L'ouvrage porte une attention inédite aux difficultés qu'éprouve le corps médical lors du traitement d'un patient en fin de vie. La mort met le médecin en face de son impuissance et l'insistance avec laquelle le mourant réclame sa mort peut en déconcerter beaucoup. Pourtant, selon Marie de Hennezel, il ne faut pas interpréter cet appel parfois désespéré comme une invitation à passer à l'acte mais comme une besoin légitime d'être écouté et pourquoi pas compris.
Les droits du malade
Plus loin, l'auteur développe des arguments de nature philosophique, que l'on pourra (ou non) trouver discutables sur les droits du malade en fin de vie.
Si la fragilité du mourant exige qu'il soit « traité comme une personne à part entière », elle ne lui donnerait pas pour autant tous les droits et notamment celui de réclamer sa mort, ni d'en faire porter la responsabilité sur autrui.
Selon l'auteur, céder sur ce point serait une façon de soulager notre culpabilité de ne pas apporter aux personnes en fin de vie la véritable attention, le véritable soulagement dont ils ont besoin.
En définitive, l'euthanasie relèverait d'une attitude d'évitement des responsabilités de la part du malade mais aussi de son entourage qui finirait par coûter chère à la société toute entière.
« Bien commun » contre liberté individuelle
Au fil cet essai, il apparaît, aux yeux de la psychologue, que la légalisation de l'euthanasie et du suicide assisté créerait plus de division que d'unité dans la société.
Si l'on peut la rejoindre sur un point, c'est que, en tant que membres les plus fragiles de la communauté humaine, les mourants méritent, plus que les autres, notre solidarité.
Comment doit se traduire cette solidarité ? Quelle est la manière la plus juste d'aider les mourants ? Faut-il les aider à mourir ou les accompagner vers la mort ?
Cette question douloureuse a une portée philosophique et morale essentielle.
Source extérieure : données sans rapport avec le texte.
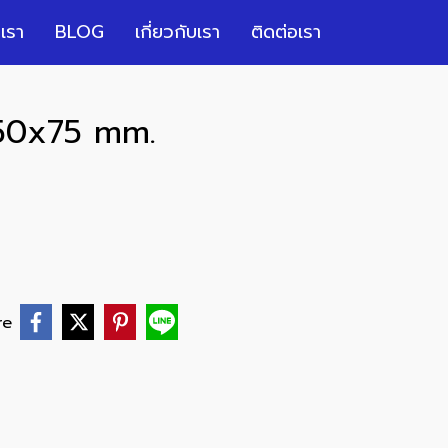
เรา
BLOG
เกี่ยวกับเรา
ติดต่อเรา
150x75 mm.
re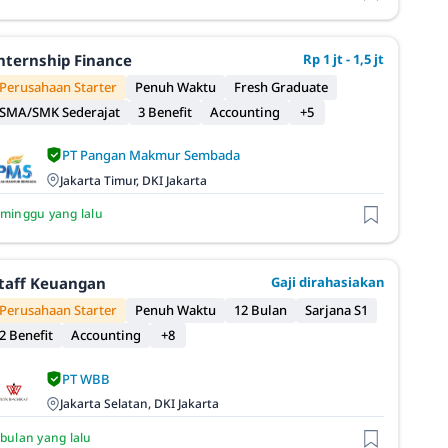
nternship Finance
Rp 1 jt - 1,5 jt
Perusahaan Starter
Penuh Waktu
Fresh Graduate
SMA/SMK Sederajat
3 Benefit
Accounting
+5
PT Pangan Makmur Sembada
Jakarta Timur, DKI Jakarta
 minggu yang lalu
taff Keuangan
Gaji dirahasiakan
Perusahaan Starter
Penuh Waktu
12 Bulan
Sarjana S1
2 Benefit
Accounting
+8
PT WBB
Jakarta Selatan, DKI Jakarta
 bulan yang lalu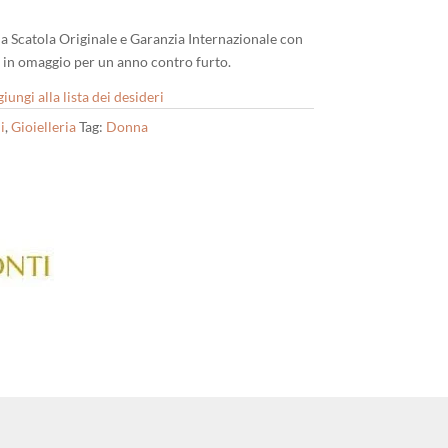
Sua Scatola Originale e Garanzia Internazionale con
e in omaggio per un anno contro furto.
iungi alla lista dei desideri
i
,
Gioielleria
Tag:
Donna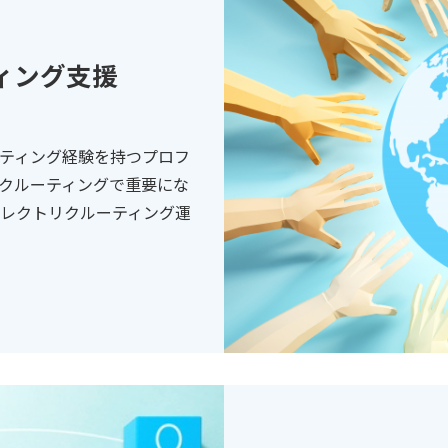
ィング
支援
ーティング経験を持つプロフ
クルーティングで重要にな
レクトリクルーティング運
Un strict respect du consentement du mourant et de celui qui l'aide à mourir, devrait ouvrir la possibilité de l'euthanasie. Pour autant, comment prouver que ce consentement est « éclairé » ? Par ailleurs, la liberté reposant sur le consentement individuel est-elle sans limites ou doit-elle respecter les décrets d'un bien commun et supérieur ?
S'il est difficile d'apporter une réponse définitive à des interrogations si complexes, il est indubitable qu'elles doivent être débattues. Aussi, que l'on partage les arguments de l'auteur ou qu'on s'y oppose, cet essai a le mérite d'appeler à une réflexion indispensable en préparation des réformes sociétales qui s'annoncent.